Papyrus was harder to fold than notebook paper, I suppose, and anyway Jesus much preferred to ask questions in person instead of in a note, to meet people face to face.  So it is that Jesus met three would-be disciples on the road to Jerusalem and he presented to them the terms and conditions of following him.  Turn away from your home.  Turn away from your family.  Turn away from your work, from whatever your livelihood is.  Exit all programs.  Restart.  Then follow me.

If it sounds harsh to us now, imagine how it must have sounded in a time and place when no one ever did anything new.  Most people never left home but instead worked the same land of labored at the same skill their parents had learned from their parents.  Wages earned were solely for the care and keeping of one's extended family, often including multiple generations dwelling under one mud and straw roof.  The ancient law given to their ancestors, once a breathtakingly new expression of relationship, of love, between God and God's people, had become in practice rigid and rote, binding and brutal.

How drawn they were to Jesus, a breath of fresh air they would come to know as Spirit, a rabbi, prophet, and - dare the hope? - messiah who spoke of things like life and love and healing and a magnificent kingdom of God in which the blind would see, the deaf would hear, the lame would walk, and the poor and lowly would be lifted up.  I will follow you wherever you go, someone exclaimed, overcome by the wonder of it all.

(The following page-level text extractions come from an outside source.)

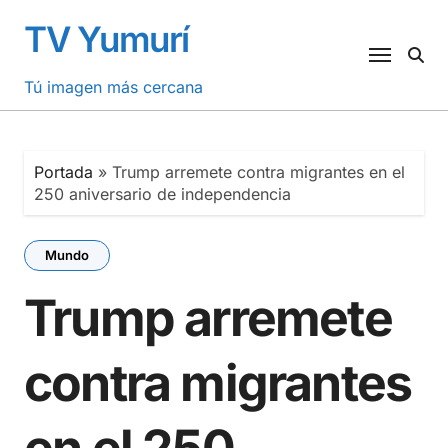
Saltar
TV Yumurí
al
contenido
Tú imagen más cercana
Portada
»
Trump arremete contra migrantes en el
250 aniversario de independencia
Mundo
Trump arremete
contra migrantes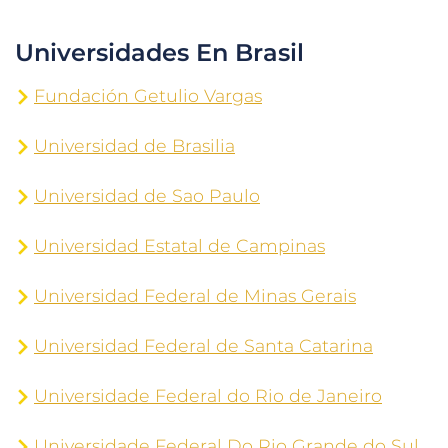
Universidades En Brasil
Fundación Getulio Vargas
Universidad de Brasilia
Universidad de Sao Paulo
Universidad Estatal de Campinas
Universidad Federal de Minas Gerais
Universidad Federal de Santa Catarina
Universidade Federal do Rio de Janeiro
Universidade Federal Do Rio Grande do Sul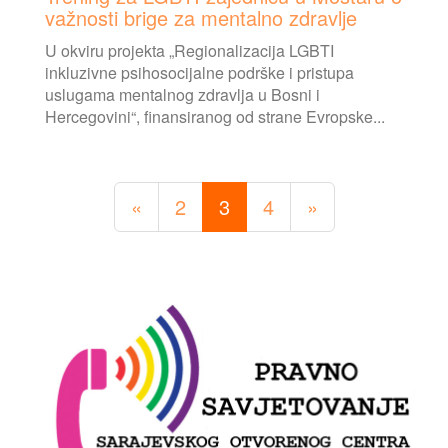
važnosti brige za mentalno zdravlje
U okviru projekta „Regionalizacija LGBTI
inkluzivne psihosocijalne podrške i pristupa
uslugama mentalnog zdravlja u Bosni i
Hercegovini“, finansiranog od strane Evropske...
«
2
3
4
»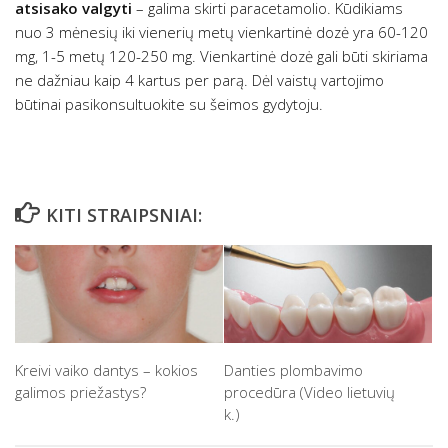
atsisako valgyti
– galima skirti paracetamolio. Kūdikiams
nuo 3 mėnesių iki vienerių metų vienkartinė dozė yra 60-120
mg, 1-5 metų 120-250 mg. Vienkartinė dozė gali būti skiriama
ne dažniau kaip 4 kartus per parą. Dėl vaistų vartojimo
būtinai pasikonsultuokite su šeimos gydytoju.
KITI STRAIPSNIAI:
Kreivi vaiko dantys – kokios
Danties plombavimo
galimos priežastys?
procedūra (Video lietuvių
k.)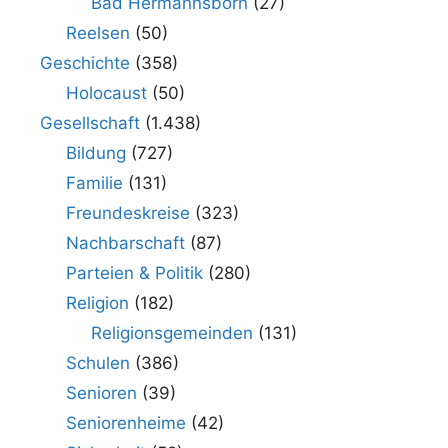
Bad Hermannsborn
(27)
Reelsen
(50)
Geschichte
(358)
Holocaust
(50)
Gesellschaft
(1.438)
Bildung
(727)
Familie
(131)
Freundeskreise
(323)
Nachbarschaft
(87)
Parteien & Politik
(280)
Religion
(182)
Religionsgemeinden
(131)
Schulen
(386)
Senioren
(39)
Seniorenheime
(42)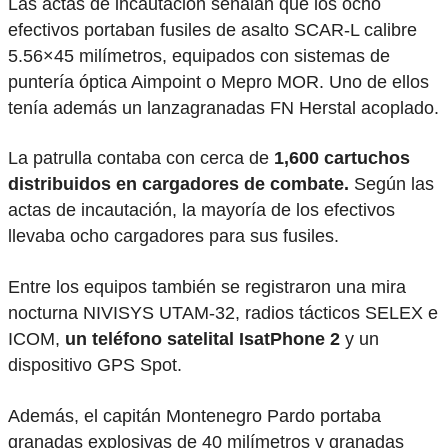
Las actas de incautación señalan que los ocho
efectivos portaban fusiles de asalto SCAR-L calibre
5.56×45 milímetros, equipados con sistemas de
puntería óptica Aimpoint o Mepro MOR. Uno de ellos
tenía además un lanzagranadas FN Herstal acoplado.
La patrulla contaba con cerca de
1,600 cartuchos
distribuidos en cargadores de combate.
Según las
actas de incautación, la mayoría de los efectivos
llevaba ocho cargadores para sus fusiles.
Entre los equipos también se registraron una mira
nocturna NIVISYS UTAM-32, radios tácticos SELEX e
ICOM,
un teléfono satelital IsatPhone 2
y un
dispositivo GPS Spot.
Además, el capitán Montenegro Pardo portaba
granadas explosivas de 40 milímetros y granadas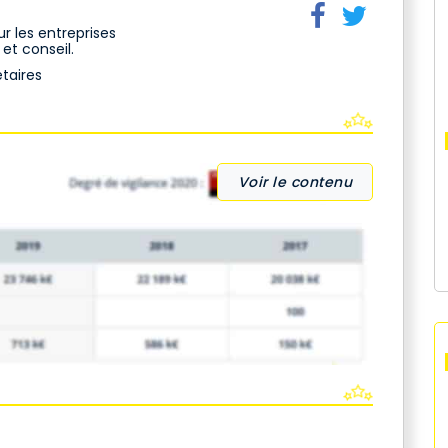
ur les entreprises
et conseil.
taires
Voir le contenu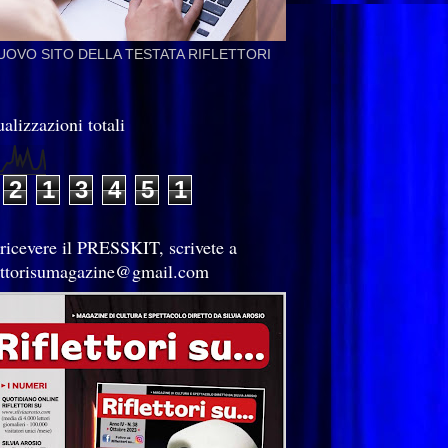
NUOVO SITO DELLA TESTATA RIFLETTORI
alizzazioni totali
2
1
3
4
5
1
 ricevere il PRESSKIT, scrivete a
lettorisumagazine@gmail.com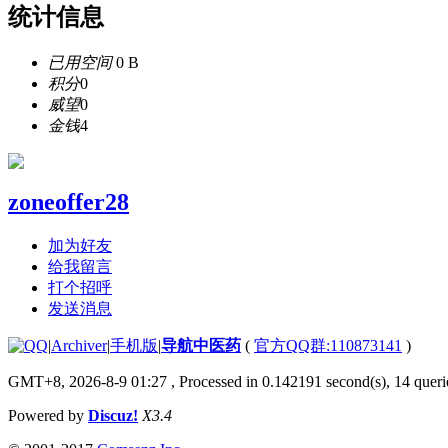
统计信息
已用空间
0 B
积分
0
威望
0
金钱
4
zoneoffer28
加为好友
给我留言
打个招呼
发送消息
|
Archiver
|
手机版
|
导航中医药
(
官方QQ群:110873141
)
GMT+8, 2026-8-9 01:27
, Processed in 0.142191 second(s), 14 querie
Powered by
Discuz!
X3.4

Long before the days of Facebook, which also has boxes you can click in response to things other people say - "Check one: like, ignore" - long before the days of Facebook allowed us to express our enthusiasm for things without actually acting on them, Jesus needed to make sure this would-be disciple understood that the box he was checking was important, that it was about relationship, that it was about love.  Not the "Do you think he's cute, would you ask him out" kind of love but, rather, love that is resolute, love that is fierce, love that is generous and unwavering and free.  Love that restarts everything.

In fact, while this gospel story has long been read as a strong statement on the difficult demands of discipleship, demands that disciples devote themselves without remainder to following Christ, that they check "yes" knowing that they are choosing everything he stands for, everything he loves, everything he lives for, everything he dies for...while this gospel story has long been read as concerning discipleship, some have suggested that it also reveals something of the kingdom of God that disciples are called to proclaim, something of the reign of God's love, something of the relationship between God and God's people.  Scholar Richard Shaffer even wonders if the heart of the story, underneath all the terms and conditions, all the questions and boxes, if the heart of the story might be "Jesus' singlemindedness of purpose that is prompted by God's profound love for humanity and all the world."

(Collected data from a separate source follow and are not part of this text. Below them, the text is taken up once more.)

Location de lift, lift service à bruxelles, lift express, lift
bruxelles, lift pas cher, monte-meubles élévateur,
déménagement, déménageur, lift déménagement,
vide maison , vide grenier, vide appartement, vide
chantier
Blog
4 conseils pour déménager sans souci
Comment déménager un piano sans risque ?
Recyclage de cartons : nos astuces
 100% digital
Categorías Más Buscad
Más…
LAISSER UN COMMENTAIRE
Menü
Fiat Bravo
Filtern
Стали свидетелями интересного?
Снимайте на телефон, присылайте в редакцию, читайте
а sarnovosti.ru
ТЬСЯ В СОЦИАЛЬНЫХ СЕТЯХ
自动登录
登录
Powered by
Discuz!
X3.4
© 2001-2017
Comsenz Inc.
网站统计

It has sounded harsh ever since that day on the road when Jesus set his face toward Jerusalem.  What is it that in ever age has lured would-be disciples into a singlemindedness of purpose that serves only ourselves, our desires, our needs, our wants?  That makes it difficult to choose a singlemindedness of purpose that serves love, which is to say, that serves God, and serving God, serves others?  Some say it is self-indulgence that causes us to hesitate over these boxes, wondering which to check.  Some say it is greed, some say it is evil, some say it is fear.  Fear of scarcity, fear of finitude, fear of limitations.  Sometimes, overcome by the wonder of it all, we say to Christ, I will follow you wherever you go.  And sometimes, like the townspeople in our gospel story, we refuse even to welcome him.  Sometimes, like James and John, our first choice is destructive anger.  Sometimes, like so many other would-be disciples, we give up, we procrastinate, we make excuses, we get distracted, we turn back, we check "maybe," or maybe "no."

But if Christ's singleminded purpose is God's love for all the world, then the kingdom is not lost; indeed, it is among us before we even know to choose it.  Listen again to the gospel story, how Jesus reveals himself and God's kingdom to those on the edge of discipleship.  Jesus, love incarnate, in whom God's reign has come, has no place to lay his head because love cannot be contained in a fox hole or a bird's nest or a building of any kind.  Love's home is everywhere, and indeed it is so vast that all things are at home in it.  Jesus, through whom all things were made and who made the earth a new creation, cannot be stopped by death or its trappings.  He has overcome the power of death to consume us, and bids us lay aside our fear.  Jesus, who for love set his face toward Jerusalem and never once looked back, in every miracle and parable and teaching and touch showed that God's reign is gracious and generous and vast and lovely, such that even those things that seem most important to us and demand our attention pale in comparison to it.  We would-be disciples are urged not to let anything in all the world delay us or weigh us down or hold us back from our "yes" to relationship, our "yes" to love, our "yes to following everywhere Jesus goes.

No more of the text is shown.